XXVIII
S tella was stalling.
After the meeting with the Vranas' concluded, she'd spent the rest of the dwindling night trying to covertly secure a small bottle of rhodiola. Apparently, they didn't come in small sizes, so she was forced to purchase her normal order. Now she sat on her sagging loveseat staring at the bottle atop her newly purchased coffee table.
"This is a bad idea," she acknowledged aloud.
Her arms curled tight around her middle as she leaned forward. The rhythm of her jiggling foot made both the coffee table and bottle shake. Unable to stand the apprehension soaking her veins, she shot to her feet and wound her way around the loveseat.
"This is a stupid idea, but…" She gripped the back of the couch, her bottom lip victim to anxious nibbling. Stella's eyes never left the rhodiola. " But this isn't the first time I've thought you might be the reason behind my nightmares and hallucinations," she said. " And if my nightmares and hallucinations are real,"—a flash memory of the terrifying hellhound's claws sinking into her stomach infiltrated her thoughts. Stella's fingernails dug into the cushion—"then the rhodiola is the key to my not-nightmares. My premonitions."
A shaky breath escaped her as she released the back of the loveseat and slid back a step.
"Maybe," she whispered to herself. "Or I'm completely wrong and finding the thinnest excuse that ever existed to have one last drink of rhodiola… even though it will also mean disobeying Jakob."

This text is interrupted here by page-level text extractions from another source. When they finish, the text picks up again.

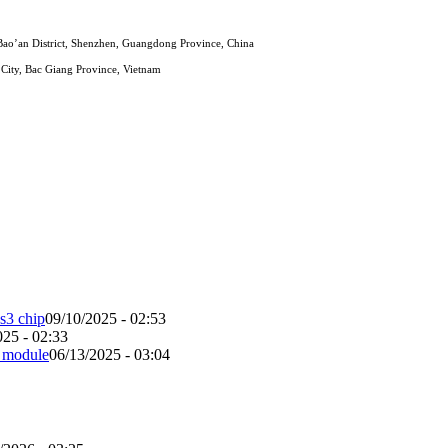
ao’an District, Shenzhen, Guangdong Province, China
City, Bac Giang Province, Vietnam
s3 chip
09/10/2025 - 02:53
025 - 02:33
b module
06/13/2025 - 03:04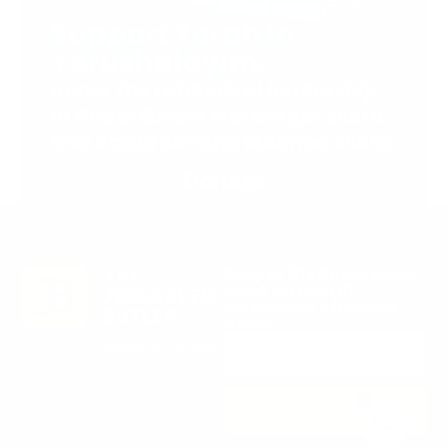
Support Torah in
Yerushalayim.
Under the rabbinical leadership
of Rabbi Eliezer Marberger shlita
and Rabbi Simcha Maimon shlita
Donate
Stay in the Know. Keep
up to date with
Jerusalem’s hottest
deals.
0
SUBSCRIBE
Copyright © 2026 The Jerusalem Butler. All rights reserved.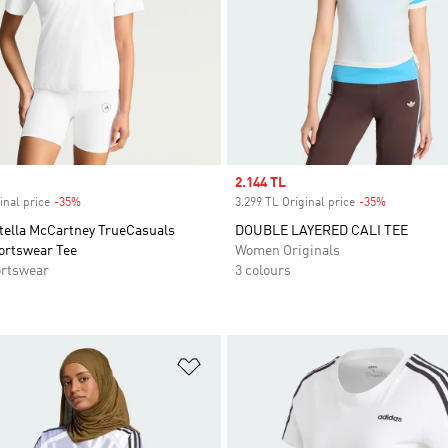
Sale price
2.144 TL
inal price
-35%
Discount
3.299 TL Original price
-35%
Discount
Stella McCartney TrueCasuals
DOUBLE LAYERED CALI TEE
ortswear Tee
Women Originals
rtswear
3 colours
t
Add to Wishlist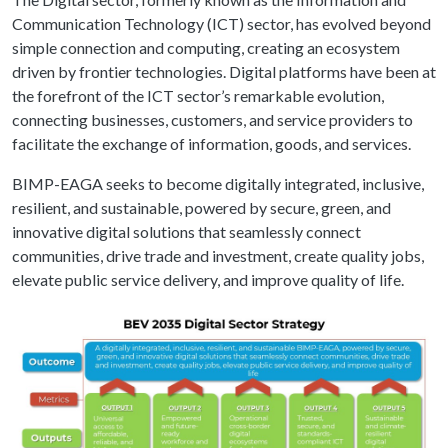
Communication Technology (ICT) sector, has evolved beyond
simple connection and computing, creating an ecosystem
driven by frontier technologies. Digital platforms have been at
the forefront of the ICT sector’s remarkable evolution,
connecting businesses, customers, and service providers to
facilitate the exchange of information, goods, and services.
BIMP-EAGA seeks to become digitally integrated, inclusive,
resilient, and sustainable, powered by secure, green, and
innovative digital solutions that seamlessly connect
communities, drive trade and investment, create quality jobs,
elevate public service delivery, and improve quality of life.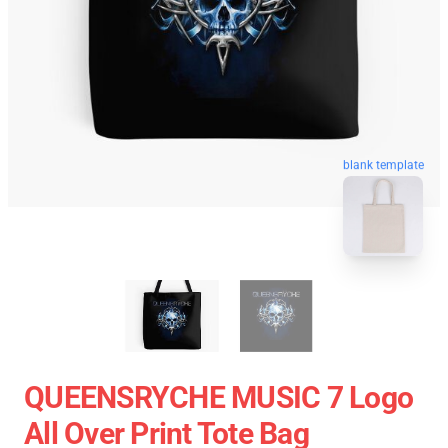
blank template
QUEENSRYCHE MUSIC 7 Logo
All Over Print Tote Bag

Both hands dove into her hair, grabbing fistfuls by the root and tugging. The sensation drew away some of the manic energy riffling her bloodstream. Stella let them fall back to her side once she caught sight of herself in the mirror above the mantel. There was a gleam to her eyes that she'd never quite seen before. An expression she rarely wore of a surety that made her stand taller.
"You are not crazy," she told her reflection in a low voice. "The hounds were real. The Otherworld was real. You're on to something." Anticipation roiled in her gut. "The rhodiola is part of this somehow. If I have one of my nightmares, that will prove it, and I'll tell Valdora and River. If I don't, then I can move on to find the real trigger."

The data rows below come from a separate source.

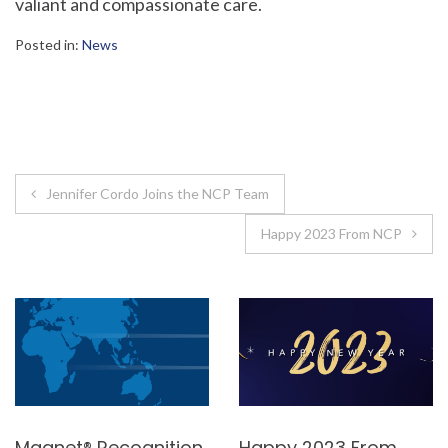
valiant and compassionate care.
Posted in:
News
Post
Jennifer Cordo Joins the NCP Team
navigation
Happy 2023 From NCP
Magnet® Recognition
Happy 2023 From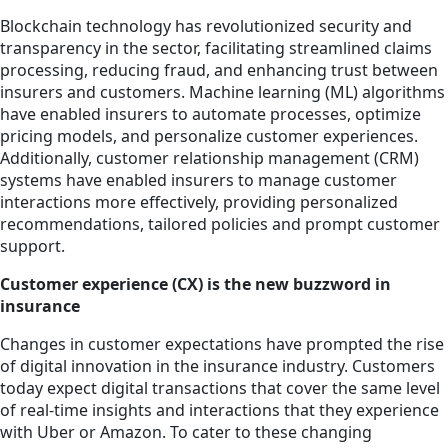
Blockchain technology has revolutionized security and
transparency in the sector, facilitating streamlined claims
processing, reducing fraud, and enhancing trust between
insurers and customers. Machine learning (ML) algorithms
have enabled insurers to automate processes, optimize
pricing models, and personalize customer experiences.
Additionally, customer relationship management (CRM)
systems have enabled insurers to manage customer
interactions more effectively, providing personalized
recommendations, tailored policies and prompt customer
support.
Customer experience (CX) is the new buzzword in
insurance
Changes in customer expectations have prompted the rise
of digital innovation in the insurance industry. Customers
today expect digital transactions that cover the same level
of real-time insights and interactions that they experience
with Uber or Amazon. To cater to these changing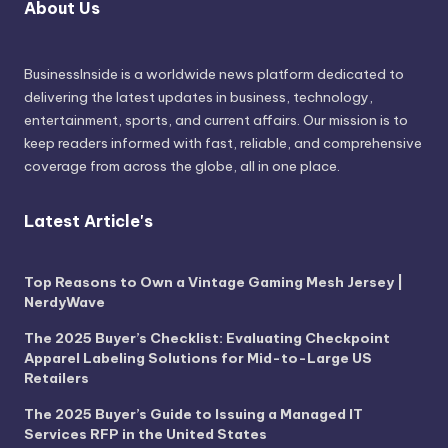
About Us
BusinessInside
is a worldwide news platform dedicated to
delivering the latest updates in business, technology,
entertainment, sports, and current affairs. Our mission is to
keep readers informed with fast, reliable, and comprehensive
coverage from across the globe, all in one place.
Latest Article's
Top Reasons to Own a Vintage Gaming Mesh Jersey |
NerdyWave
The 2025 Buyer’s Checklist: Evaluating Checkpoint
Apparel Labeling Solutions for Mid-to-Large US
Retailers
The 2025 Buyer’s Guide to Issuing a Managed IT
Services RFP in the United States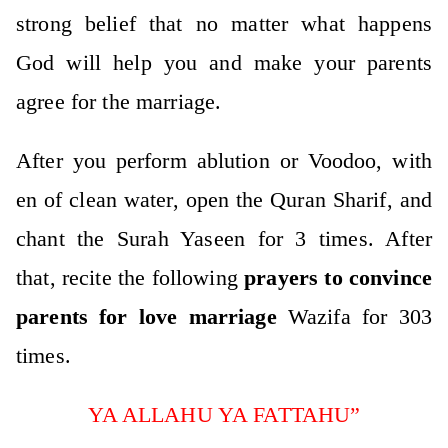
strong belief that no matter what happens
God will help you and make your parents
agree for the marriage.
After you perform ablution or Voodoo, with
en of clean water, open the Quran Sharif, and
chant the Surah Yaseen for 3 times. After
that, recite the following
prayers to convince
parents for love marriage
Wazifa for 303
times.
YA ALLAHU YA FATTAHU”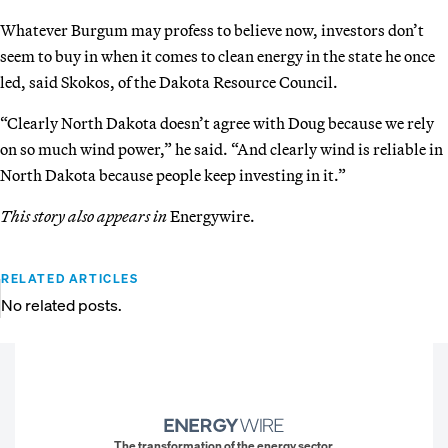
Whatever Burgum may profess to believe now, investors don’t
seem to buy in when it comes to clean energy in the state he once
led, said Skokos, of the Dakota Resource Council.
“Clearly North Dakota doesn’t agree with Doug because we rely
on so much wind power,” he said. “And clearly wind is reliable in
North Dakota because people keep investing in it.”
This story also appears in
Energywire.
RELATED ARTICLES
No related posts.
The transformation of the energy sector.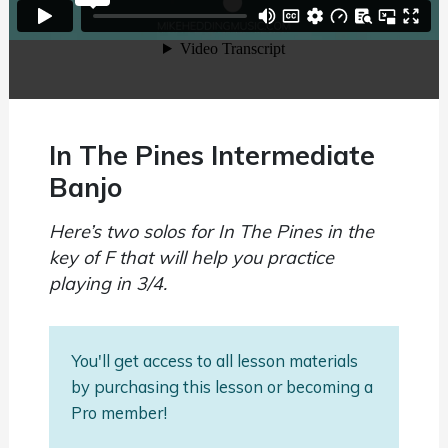
In The Pines Intermediate
Banjo
Here’s two solos for In The Pines in the
key of F that will help you practice
playing in 3/4.
You'll get access to all lesson materials
by purchasing this lesson or becoming a
Pro member!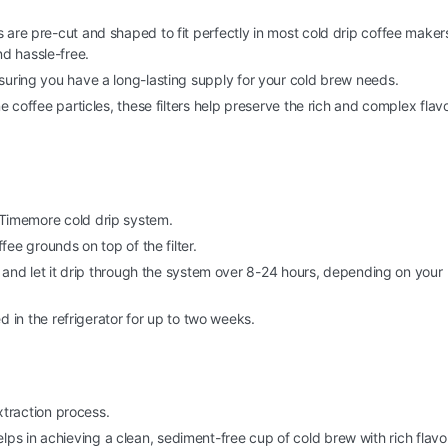
 are pre-cut and shaped to fit perfectly in most cold drip coffee maker
d hassle-free.
nsuring you have a long-lasting supply for your cold brew needs.
fine coffee particles, these filters help preserve the rich and complex flav
ur Timemore cold drip system.
ee grounds on top of the filter.
 and let it drip through the system over 8-24 hours, depending on your
 in the refrigerator for up to two weeks.
traction process.
lps in achieving a clean, sediment-free cup of cold brew with rich flavo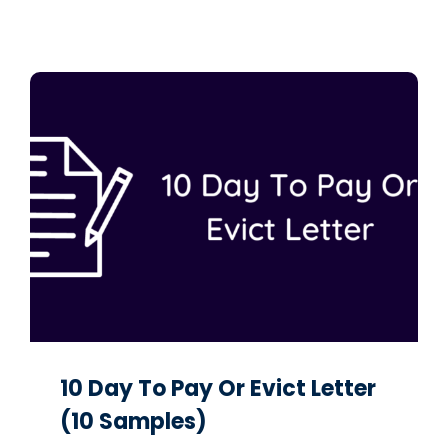
10 Day To Pay Or Evict Letter
(10 Samples)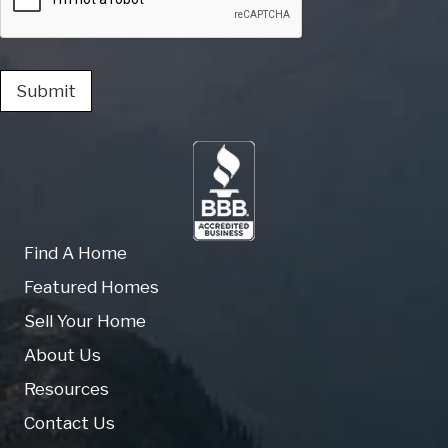
Submit
Find A Home
Featured Homes
Sell Your Home
About Us
Resources
Contact Us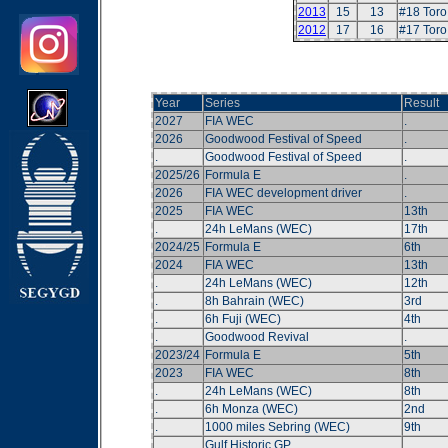
2013
15
13
#18 Tor
2012
17
16
#17 Tor
Year
Series
Result
2027
FIA WEC
.
2026
Goodwood Festival of Speed
.
.
Goodwood Festival of Speed
.
2025/26
Formula E
.
2026
FIA WEC development driver
.
2025
FIA WEC
13th
.
24h LeMans (WEC)
17th
2024/25
Formula E
6th
2024
FIA WEC
13th
.
24h LeMans (WEC)
12th
.
8h Bahrain (WEC)
3rd
.
6h Fuji (WEC)
4th
.
Goodwood Revival
.
2023/24
Formula E
5th
2023
FIA WEC
8th
.
24h LeMans (WEC)
8th
.
6h Monza (WEC)
2nd
.
1000 miles Sebring (WEC)
9th
.
Gulf Historic GP
.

She turned her gaze away from her reflection before she could talk herself out of it and moved with purpose to her kitchenette to fish out two shot glasses. One she left on the coffee table next to the rhodiola, and the other she took to the bathroom.
She needed a sleeping aid. Between her earlier nap and the rush of adrenalin fueling her, she'd never dream without it.

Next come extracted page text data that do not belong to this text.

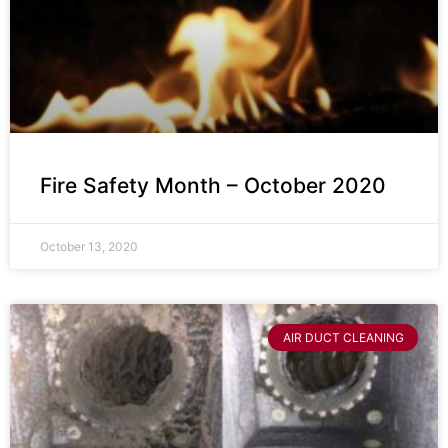
Fire Safety Month – October 2020
October 13, 2020
AIR DUCT CLEANING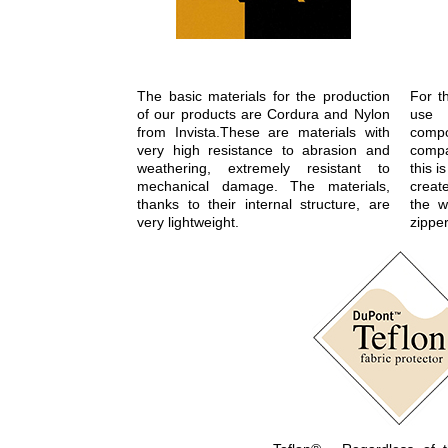
The basic materials for the production
For t
of our products are Cordura and Nylon
use 
from Invista.These are materials with
com
very high resistance to abrasion and
compa
weathering, extremely resistant to
this 
mechanical damage. The materials,
create
thanks to their internal structure, are
the w
very lightweight.
zipper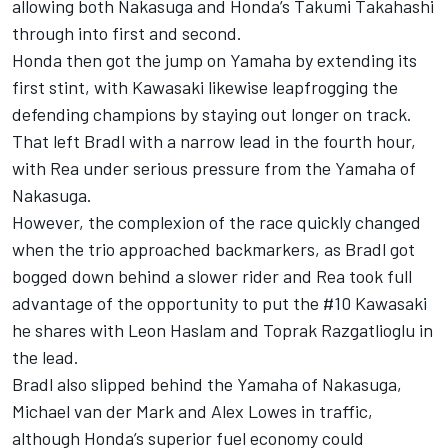
allowing both Nakasuga and Honda’s Takumi Takahashi
through into first and second.
Honda then got the jump on Yamaha by extending its
first stint, with Kawasaki likewise leapfrogging the
defending champions by staying out longer on track.
That left Bradl with a narrow lead in the fourth hour,
with Rea under serious pressure from the Yamaha of
Nakasuga.
However, the complexion of the race quickly changed
when the trio approached backmarkers, as Bradl got
bogged down behind a slower rider and Rea took full
advantage of the opportunity to put the #10 Kawasaki
he shares with Leon Haslam and Toprak Razgatlioglu in
the lead.
Bradl also slipped behind the Yamaha of Nakasuga,
Michael van der Mark and Alex Lowes in traffic,
although Honda’s superior fuel economy could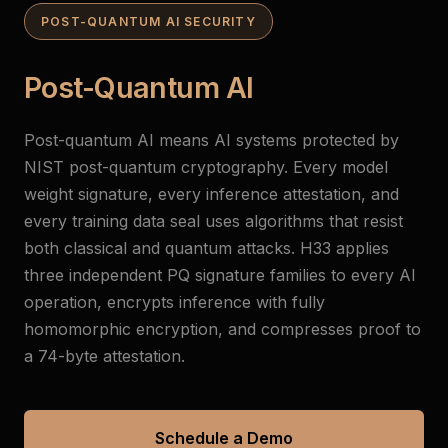
POST-QUANTUM AI SECURITY
Post-Quantum AI
Post-quantum AI means AI systems protected by
NIST post-quantum cryptography. Every model
weight signature, every inference attestation, and
every training data seal uses algorithms that resist
both classical and quantum attacks. H33 applies
three independent PQ signature families to every AI
operation, encrypts inference with fully
homomorphic encryption, and compresses proof to
a 74-byte attestation.
Schedule a Demo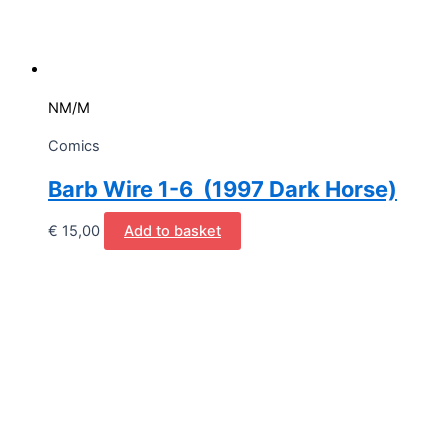
NM/M
Comics
Barb Wire 1-6 (1997 Dark Horse)
€
15,00
Add to basket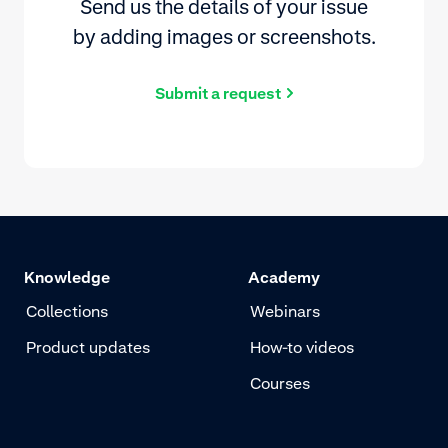
Send us the details of your issue
by adding images or screenshots.
Submit a request
Knowledge
Academy
Collections
Webinars
Product updates
How-to videos
Courses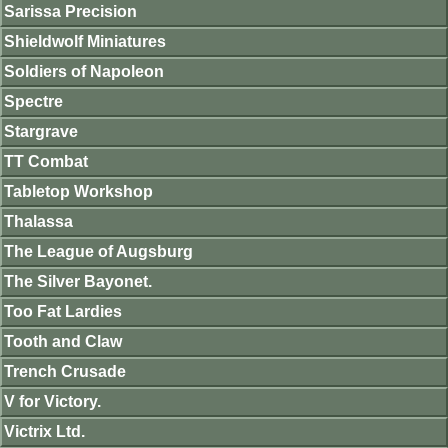
Sarissa Precision
Shieldwolf Miniatures
Soldiers of Napoleon
Spectre
Stargrave
TT Combat
Tabletop Workshop
Thalassa
The League of Augsburg
The Silver Bayonet.
Too Fat Lardies
Tooth and Claw
Trench Crusade
V for Victory.
Victrix Ltd.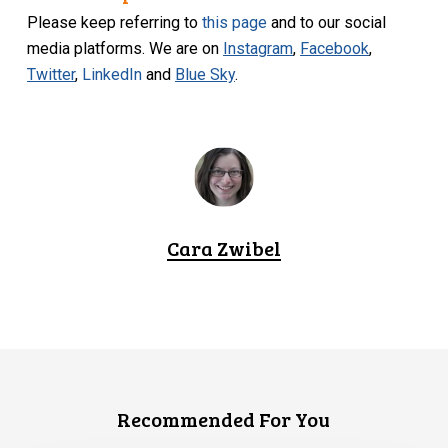
Please keep referring to
this page
and to our social
media platforms. We are on
Instagram
,
Facebook
,
Twitter
,
LinkedIn
and
Blue Sky
.
Cara Zwibel
Recommended For You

Stella rummaged through the contents of her medical basket in a crouch, ignoring the bottles that clinked tersely together in her search.
Greens for cuts.
Reds for burns.
Blues for sleep.
Stella let out a triumphant cry when she found not one, but two small blue bottles. Both were near their end, but that was fine by her. The less sleeping tonic she took, the less rhodiola she would take.
The taller and slenderer of the two was labeled Bright Moon. The other Vial of Night. Stella hesitated. She was forgetting something. One of the tonics was… was …
A frown stormed across her features. She couldn't remember, but that wasn't going to stop her. No , she thought, this is the point of no return.
With deft fingers, she uncorked each bottle and emptied its contents into the shot glass. The mercurial syrup that poured out of Bright Moon sank to the bottom of the shot glass, leaving the mostly translucent liquid from Vial of Night to level out the top half. Stella carefully set her concoction on the sink and put away her basket.
Valdora listed three methods to help with lucid dreaming: journaling, reality checks, and intention setting. They felt too broad and vague, but Stella complied as best as she could. From her nightstand drawer, she took out a notepad and pencil and wrote a quick list of what she remembered from her previous nightmares.
Hounds
Barren lands with no color
Stella quickly crossed out the words she'd written. She already knew the hounds and stagnant land were real, and she didn't want to return to the Otherworld even in a dream state.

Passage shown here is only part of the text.